Glücklicherweise erwacht Herr Hammler noch vor der Morgendämmerung, so dass es ihm gelingt, seine Restkleidung in der Waschmaschine zu deponieren, sich in der Badewanne von zermanschten Kirschen und Gurken, von Zuckersirup, Kohlenstaub, Spinnweben, Holzspänen und anderem Schmutz zu befreien, ohne dass seine Frau etwas bemerkt.
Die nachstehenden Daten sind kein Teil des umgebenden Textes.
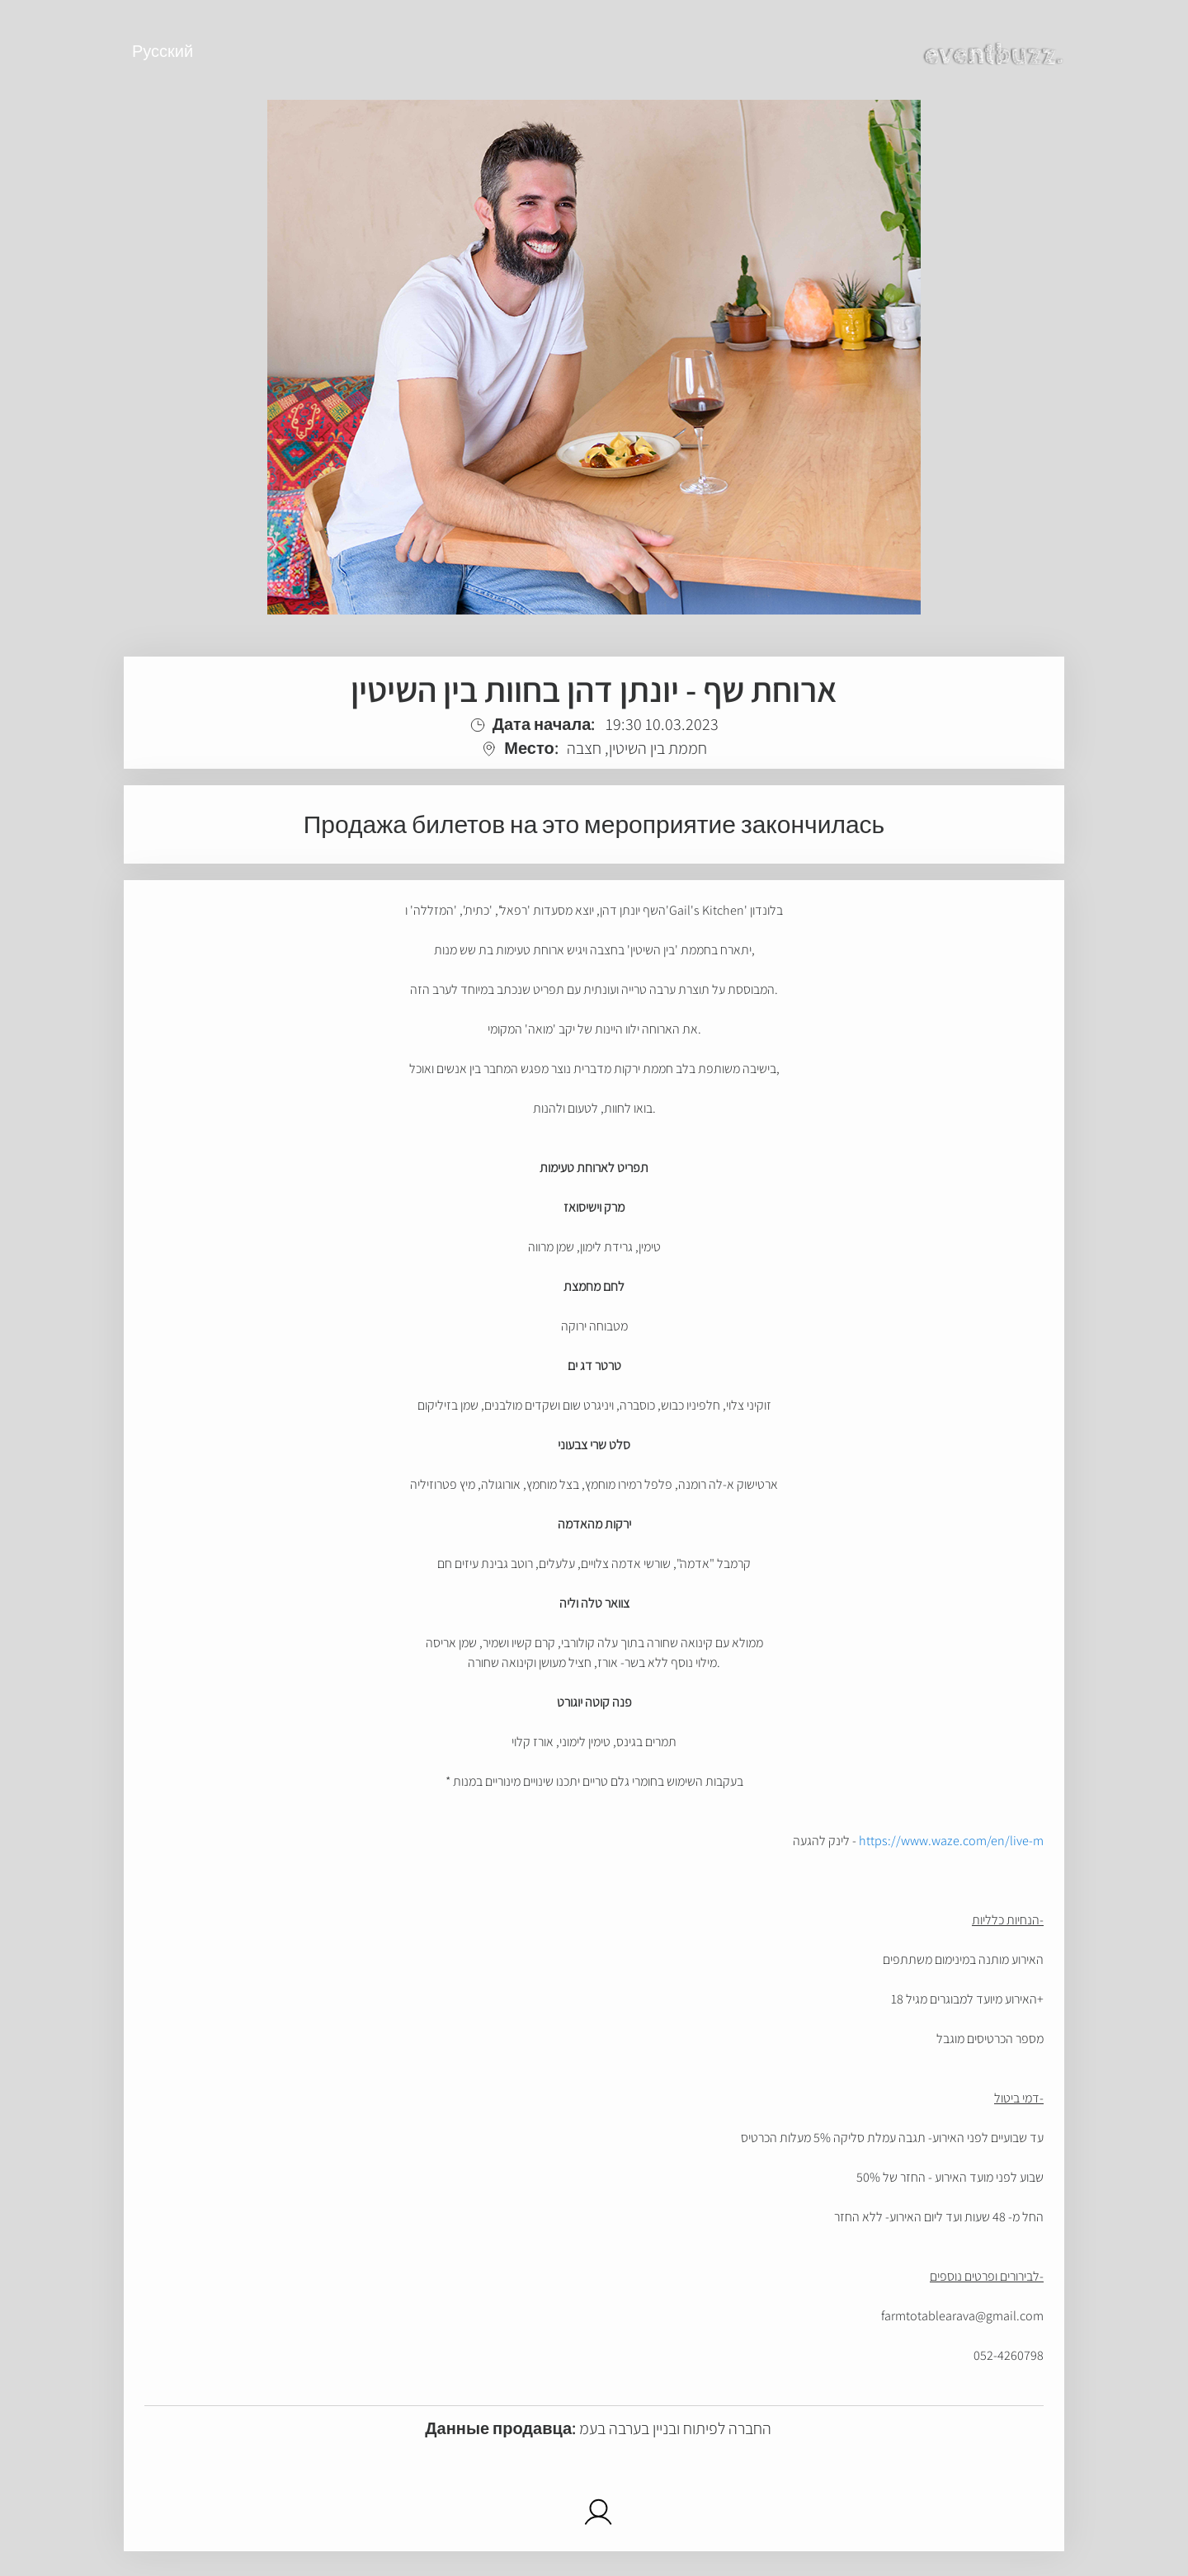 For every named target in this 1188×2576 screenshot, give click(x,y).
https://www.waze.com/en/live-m (951, 1840)
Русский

Die vielen kleinen Schnittwunden erklärt er mit einer Unachtsamkeit beim Ausbringen der „Helau!“-Rufe, und als Frau Hammler wissen möchte, wieso er unbedingt ausgerechnet am Aschermittwoch den Keller aufräumen wolle und dafür einen ganzen Nachmittag veranschlage, bekommt sie nur ein leises Grummeln zu hören. Gänzlich unbeantwortet bleibt ihre Mitteilung, Frau Reithofer habe ihr erzählt, dass mitten in der Nacht ein verwirrter und offensichtlich schwerverletzter Sarazenenhäuptling halbnackt und barfuß vor dem Haus herumgetorkelt sei und mehrmals seine Hose und seine Schuhe aufgesammelt und wieder verloren habe, woran man wieder einmal sehe, was ein unkultivierter Unfug wie dieser Fasching aus Menschen machen könne.